Sodepax
SODEPAX
SODEPAX is the acronym for Société, Développement, Paix. SODEPAX was established as the Committee on Society, Development and Peace of the Programme Unit Justice and Service of the World Council of Churches (WCC) and the Pontifical Commission Justice and Peace of the Holy See, its official parent bodies. SODEPAX was a liaison body whose task was to promote development, justice, and peace by means of study and reflection programs. Based on the social thinking and teachings of the WCC, these programs were for ecumenical use in the Churches and were developed in close conjunction with the WCC and the Catholic Church.
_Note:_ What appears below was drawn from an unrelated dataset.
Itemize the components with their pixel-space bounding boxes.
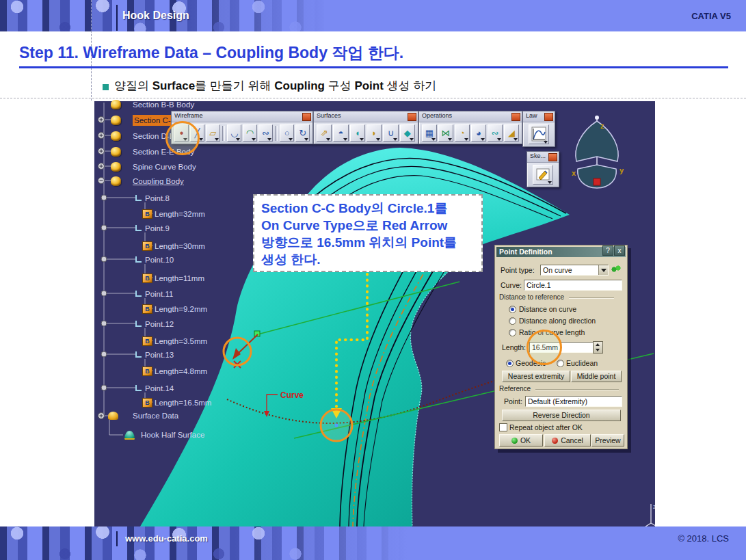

In this way, SODEPAX was intended to be a significant ecumenical instrument of the WCC's and the Catholic Church's common witness to Christian concern for development, justice, and peace in the world.
SODEPAX was established on an experimental basis in 1968, in the spirit of Vatican Council II and the WCC's Geneva Conference on Church and Society (1966). Its offices were located in the Ecumenical Centre in Geneva. By agreement, the General Secretary was a Catholic, the Associate General Secretary a Protestant. In its first phase, 1968–71, SODEPAX organized a number of large international conferences on development and peace, in addition to sponsoring many regional meetings and organizing national chapters in several countries. Its second mandate, 1972–75, was notable for activity in the Far East on development and an important conference which brought together Protestant and Catholic representatives from Northern Ireland to discuss avenues to peace. The third mandate of SODEPAX, 1976–78, saw the launching of an ecumenical program entitled In Search of a New Society: Christian Participation in the Building of New Relations among Peoples. From 1973 onward, SODEPAX published a journal of documentation, news and articles, in French and English, called Church Alert.
In addition to its program function of reaching out to the Churches and the world, SODEPAX carried on a continuous liaison function between its parent bodies, seeking to draw them closer together in both reflection and action. It kept in close touch with the Secretariat for the Promotion of Christian Unity and the joint working group of the World Council of Churches and the Roman Catholic Church, while acting as a kind of ecumenical and social conscience for the Churches, and especially its parent bodies. Perhaps most important of all, it attempted, despite its slim resources, to be the effective symbol of the Churches' commitment to unity and to the Christian service of humanity.
In the late 1970s, SODEPAX was caught in the dilemma of being regarded as a "third entity" that overshadowed its sponsoring institutions, the WCC and the Vatican. Under considerable pressure, it reduced its operations, and in 1980 its experimental mandate was terminated.
Bibliography: h. a. jack, "SODEPAX Program: Guidelines for Peace and Christian Action," Christian Century, 87 (1970) 675–677. h. a. jack, "SODEPAX as a Thriving Union," Christian Century, 87 (1970) 709–710. g. h. dunne, "Principes et activités de Sodepax," in Oecumenisme en mission, eds. j. kempeneers, j. masson, and g. h. dunne (Paris 1970) 23–39. j. j. spae, "SODEPAX: An Ecumenical and Experimental Approach to World Needs," Ecumenical Review, 26 (1974) 88–99. l. j. niilus, "Efforts for Human Rights of the World Council of Churches and of SODEPAX," The Church and the Rights of Man (Concilium 124 ) (New York 1979) 86–91. "Some Lessons from the Ending of SODEPAX," African Ecclesiastical Review, 23 (1981) 258–259. p. land, "SODEPAX: An Ecumenical Dialogue," Ecumenical Review, 37 (1985) 40–46.